By Uday Nayar, VP of Strategy and Planning, Merkle
Well before the COVID-19 pandemic was on anyone’s radar, B2B marketers were being challenged to keep pace with the seamless experiences that customers have come to expect on the consumer sides of their lives. Now, in the wake of that pandemic, B2B customer expectations have increasingly demanded that those experiences include a new dimension: the capability for smooth e-commerce transactions.
As B2B brands look to enable direct e-commerce transactions at an enterprise level, they must approach the process as a delicate balancing act. Let’s look at the areas they need to consider when planning their transformation, as well as the benefits they can expect when they get to the other side.
The Pillars of B2B E-Commerce Transformation
For many B2B brands, the majority of effort that has historically been put into enabling e-commerce transactions has been focused on small businesses—enabling smaller-scale direct transactions for lower-priority accounts where the full weight of the distribution channel need not be brought to bear. But now, particularly as the millennial workforce moves into place and the pandemic continues to fundamentally alter the customer journey, even enterprise clients are looking for the control and convenience of lower-touch e-commerce transactions. So what do B2B brands need to consider as they look to enable e-commerce at the enterprise level?
Web engines and customer experiences. At a most basic level, to keep pace with customer demands, B2B brands will have to integrate an e-commerce engine into their existing web experiences—which isn’t a simple feat in and of itself. But perhaps more importantly, B2B marketers must also adapt the customer journeys and marketing strategies that drive people to these engines. This requires a wholesale reevaluation of marketing channels, messaging and creative to build the brand-direct feel that buyers will expect.
Infrastructure and relationships. Unfortunately, the enablement of e-commerce engines and direct marketing tactics are the simplest part of making the pivot to B2B e-commerce. Unlike their B2C counterparts, B2B brands must also take into consideration their supply chain and fulfillment networks, which typically represent a complex web of agents, distributors, warehouses and other partners, all of whom have a vested interest in the B2B brand’s sales model. As B2B brands make their pivots, they must look to ease friction and decide where it might make sense to enable e-commerce transactions with valued partners, versus the brand itself.
Team structure. Finally, B2B marketers must account for the changes that a shift to e-commerce sales will demand of their own internal teams. Without a doubt, enabling brand-direct transactions will have significant implications for a B2B brand’s sales, demand generation and account-based marketing teams. The speed at which client engagements occur will greatly accelerate under direct e-commerce models, and sales and marketing teams must be equipped not just to respond, but to also capitalize on the opportunities opened by new direct access to buyers. Open teaming setups, in which team structures are approached in a fluid manner, encourage cross-departmental organization around a business goal, helping marketers break down the silos that may inhibit these types of shifts.
Reaping the Rewards
Despite the complexity of enabling e-commerce within the B2B sales and marketing model, there are significant benefits awaiting the brands that make it to the other side. For one, direct e-commerce enables brands to more fully control a customer’s journey and experience, ensuring every touchpoint adheres to the high standards being set internally.
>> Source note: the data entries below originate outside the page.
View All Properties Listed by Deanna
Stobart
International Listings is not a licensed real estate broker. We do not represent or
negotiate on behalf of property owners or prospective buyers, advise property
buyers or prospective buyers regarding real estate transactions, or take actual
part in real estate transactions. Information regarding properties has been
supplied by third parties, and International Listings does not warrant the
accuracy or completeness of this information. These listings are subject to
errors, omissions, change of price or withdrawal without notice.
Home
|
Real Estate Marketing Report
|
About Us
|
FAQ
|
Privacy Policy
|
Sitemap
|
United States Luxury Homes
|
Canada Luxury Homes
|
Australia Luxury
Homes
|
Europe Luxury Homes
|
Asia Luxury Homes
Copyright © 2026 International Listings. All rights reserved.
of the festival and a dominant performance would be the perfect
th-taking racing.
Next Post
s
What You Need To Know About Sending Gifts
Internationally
But perhaps even more importantly, it also grants the brand access to new streams of first-party customer data that can be leveraged to better understand, engage, segment and message to customers and prospects throughout their journey.
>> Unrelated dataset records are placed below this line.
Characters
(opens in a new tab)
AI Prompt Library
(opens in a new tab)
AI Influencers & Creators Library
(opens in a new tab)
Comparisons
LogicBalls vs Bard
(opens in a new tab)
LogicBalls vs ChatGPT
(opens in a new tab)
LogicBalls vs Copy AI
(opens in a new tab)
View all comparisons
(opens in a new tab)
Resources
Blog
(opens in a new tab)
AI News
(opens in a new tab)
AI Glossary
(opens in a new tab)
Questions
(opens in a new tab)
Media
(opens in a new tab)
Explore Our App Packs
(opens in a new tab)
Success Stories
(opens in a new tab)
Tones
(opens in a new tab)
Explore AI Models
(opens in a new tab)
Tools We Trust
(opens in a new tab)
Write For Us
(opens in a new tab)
For most B2B brands, pivoting to enable direct e-commerce experiences is a complex transition that requires realignment and transformation at the very core of their businesses. It’s not as simple as just flipping the switch. Most B2B brands have an intricate ecosystem of distributors, agents, system integrators and more to take into account, not to mention nuanced competitive considerations. However, in light of recent shifts in the business landscape, and as buyers look to streamline their purchasing paths and work directly with the companies that provide the solutions they need, these are important considerations that can no longer be shuffled to the back burner. “We’ve always done it this way” is not a valid reason to stagnate. In a once-in-a-lifetime shock to our economy, now is the time for B2B brands to embrace the “never before.”